SUPPLIED INFORMATION.
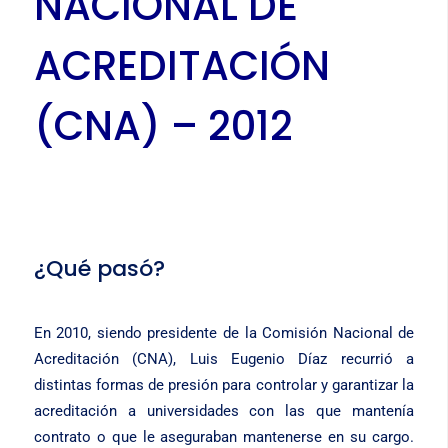
NACIONAL DE
ACREDITACIÓN
(CNA) – 2012
¿Qué pasó?
En 2010, siendo presidente de la Comisión Nacional de
Acreditación (CNA), Luis Eugenio Díaz recurrió a
distintas formas de presión para controlar y garantizar la
acreditación a universidades con las que mantenía
contrato o que le aseguraban mantenerse en su cargo.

EXERCISE GOAL. With the pictures dropped, give every entry above again exactly.

OUTPUT OF THE EXERCISE.
NACIONAL DE
ACREDITACIÓN
(CNA) – 2012
¿Qué pasó?
En 2010, siendo presidente de la Comisión Nacional de
Acreditación (CNA), Luis Eugenio Díaz recurrió a
distintas formas de presión para controlar y garantizar la
acreditación a universidades con las que mantenía
contrato o que le aseguraban mantenerse en su cargo.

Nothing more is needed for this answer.